#### [WHAT YOU WILL DO]
Please report every line of the listing below that has the word "column" in it.

#### [THE RECORDS]

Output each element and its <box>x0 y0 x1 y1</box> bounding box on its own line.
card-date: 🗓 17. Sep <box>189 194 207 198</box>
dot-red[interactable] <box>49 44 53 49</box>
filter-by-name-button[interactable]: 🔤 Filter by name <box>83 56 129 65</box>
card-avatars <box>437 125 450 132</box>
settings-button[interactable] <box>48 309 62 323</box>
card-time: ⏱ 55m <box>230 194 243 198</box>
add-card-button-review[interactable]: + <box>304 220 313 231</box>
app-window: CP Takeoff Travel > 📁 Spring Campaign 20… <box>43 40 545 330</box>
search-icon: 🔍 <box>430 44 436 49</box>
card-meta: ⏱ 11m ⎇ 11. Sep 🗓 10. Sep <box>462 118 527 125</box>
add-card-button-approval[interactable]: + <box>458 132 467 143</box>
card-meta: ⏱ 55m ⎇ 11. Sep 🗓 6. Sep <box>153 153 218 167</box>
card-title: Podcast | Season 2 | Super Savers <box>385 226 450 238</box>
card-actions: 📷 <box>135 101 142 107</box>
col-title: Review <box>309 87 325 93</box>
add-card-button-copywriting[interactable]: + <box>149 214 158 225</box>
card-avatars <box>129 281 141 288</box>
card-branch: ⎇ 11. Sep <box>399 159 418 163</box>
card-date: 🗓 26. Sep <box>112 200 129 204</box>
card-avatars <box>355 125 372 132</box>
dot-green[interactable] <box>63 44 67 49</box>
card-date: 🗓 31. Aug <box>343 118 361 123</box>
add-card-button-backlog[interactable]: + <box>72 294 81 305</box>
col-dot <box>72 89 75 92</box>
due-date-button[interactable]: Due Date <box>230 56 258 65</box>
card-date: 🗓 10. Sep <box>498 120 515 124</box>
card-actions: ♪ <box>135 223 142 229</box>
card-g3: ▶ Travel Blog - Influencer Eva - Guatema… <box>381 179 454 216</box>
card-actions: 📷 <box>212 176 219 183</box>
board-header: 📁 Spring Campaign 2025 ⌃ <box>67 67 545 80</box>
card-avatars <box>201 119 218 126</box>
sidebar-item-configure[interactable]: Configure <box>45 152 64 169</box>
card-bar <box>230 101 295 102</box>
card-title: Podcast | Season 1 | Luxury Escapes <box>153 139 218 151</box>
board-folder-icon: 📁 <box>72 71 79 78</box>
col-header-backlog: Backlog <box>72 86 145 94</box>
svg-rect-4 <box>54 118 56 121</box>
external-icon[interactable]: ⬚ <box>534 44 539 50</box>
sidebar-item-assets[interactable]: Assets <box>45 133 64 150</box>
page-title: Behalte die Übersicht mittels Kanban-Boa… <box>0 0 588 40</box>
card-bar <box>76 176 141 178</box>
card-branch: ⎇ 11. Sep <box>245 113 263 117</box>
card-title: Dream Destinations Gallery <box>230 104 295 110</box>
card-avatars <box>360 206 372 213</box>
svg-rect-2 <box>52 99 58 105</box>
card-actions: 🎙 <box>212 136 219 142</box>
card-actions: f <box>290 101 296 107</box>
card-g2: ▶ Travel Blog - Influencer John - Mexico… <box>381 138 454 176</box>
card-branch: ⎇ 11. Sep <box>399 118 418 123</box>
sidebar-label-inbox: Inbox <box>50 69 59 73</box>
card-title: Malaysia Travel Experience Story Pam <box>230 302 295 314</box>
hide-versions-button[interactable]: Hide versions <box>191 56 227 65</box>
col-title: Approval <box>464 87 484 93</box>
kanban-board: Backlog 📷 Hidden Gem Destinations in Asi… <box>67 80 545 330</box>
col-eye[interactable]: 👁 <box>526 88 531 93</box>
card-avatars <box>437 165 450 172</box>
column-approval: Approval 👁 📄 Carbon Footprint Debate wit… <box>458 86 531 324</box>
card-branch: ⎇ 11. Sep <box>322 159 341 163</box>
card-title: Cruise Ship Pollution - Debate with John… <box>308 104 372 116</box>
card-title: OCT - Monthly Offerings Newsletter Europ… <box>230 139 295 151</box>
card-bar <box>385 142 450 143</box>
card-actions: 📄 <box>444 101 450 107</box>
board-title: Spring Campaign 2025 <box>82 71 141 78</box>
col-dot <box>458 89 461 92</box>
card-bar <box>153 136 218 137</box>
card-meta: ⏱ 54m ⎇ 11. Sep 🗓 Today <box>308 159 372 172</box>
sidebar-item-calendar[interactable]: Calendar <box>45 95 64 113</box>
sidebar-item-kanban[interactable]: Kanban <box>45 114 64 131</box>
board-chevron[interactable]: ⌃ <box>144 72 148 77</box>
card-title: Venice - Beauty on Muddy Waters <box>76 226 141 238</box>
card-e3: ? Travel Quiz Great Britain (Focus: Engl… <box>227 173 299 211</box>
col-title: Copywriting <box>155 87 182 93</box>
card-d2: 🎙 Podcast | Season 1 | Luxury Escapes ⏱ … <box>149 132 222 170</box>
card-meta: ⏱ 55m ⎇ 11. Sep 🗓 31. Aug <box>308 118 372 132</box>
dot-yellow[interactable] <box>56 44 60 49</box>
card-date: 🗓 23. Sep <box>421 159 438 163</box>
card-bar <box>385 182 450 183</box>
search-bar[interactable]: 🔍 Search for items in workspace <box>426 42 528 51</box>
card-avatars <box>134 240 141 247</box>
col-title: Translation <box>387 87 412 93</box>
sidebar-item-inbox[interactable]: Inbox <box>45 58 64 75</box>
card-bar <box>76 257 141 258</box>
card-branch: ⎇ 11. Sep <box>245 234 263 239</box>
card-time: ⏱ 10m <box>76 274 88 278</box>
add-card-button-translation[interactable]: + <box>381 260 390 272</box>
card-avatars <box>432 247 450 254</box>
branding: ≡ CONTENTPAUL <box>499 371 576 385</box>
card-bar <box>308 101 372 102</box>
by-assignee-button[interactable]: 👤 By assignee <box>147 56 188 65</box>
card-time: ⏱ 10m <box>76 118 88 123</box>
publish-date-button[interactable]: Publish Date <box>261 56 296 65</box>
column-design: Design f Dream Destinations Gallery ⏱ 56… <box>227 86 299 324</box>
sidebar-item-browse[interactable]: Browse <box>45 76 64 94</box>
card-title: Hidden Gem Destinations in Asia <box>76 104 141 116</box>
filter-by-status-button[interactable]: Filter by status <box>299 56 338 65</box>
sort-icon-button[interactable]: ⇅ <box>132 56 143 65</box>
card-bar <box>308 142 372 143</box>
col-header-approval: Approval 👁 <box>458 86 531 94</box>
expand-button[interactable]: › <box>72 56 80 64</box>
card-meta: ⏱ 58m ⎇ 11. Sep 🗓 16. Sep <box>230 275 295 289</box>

#### [ANSWER SPACE]
column-approval: Approval 👁 📄 Carbon Footprint Debate wit… <box>458 86 531 324</box>
column-design: Design f Dream Destinations Gallery ⏱ 56… <box>227 86 299 324</box>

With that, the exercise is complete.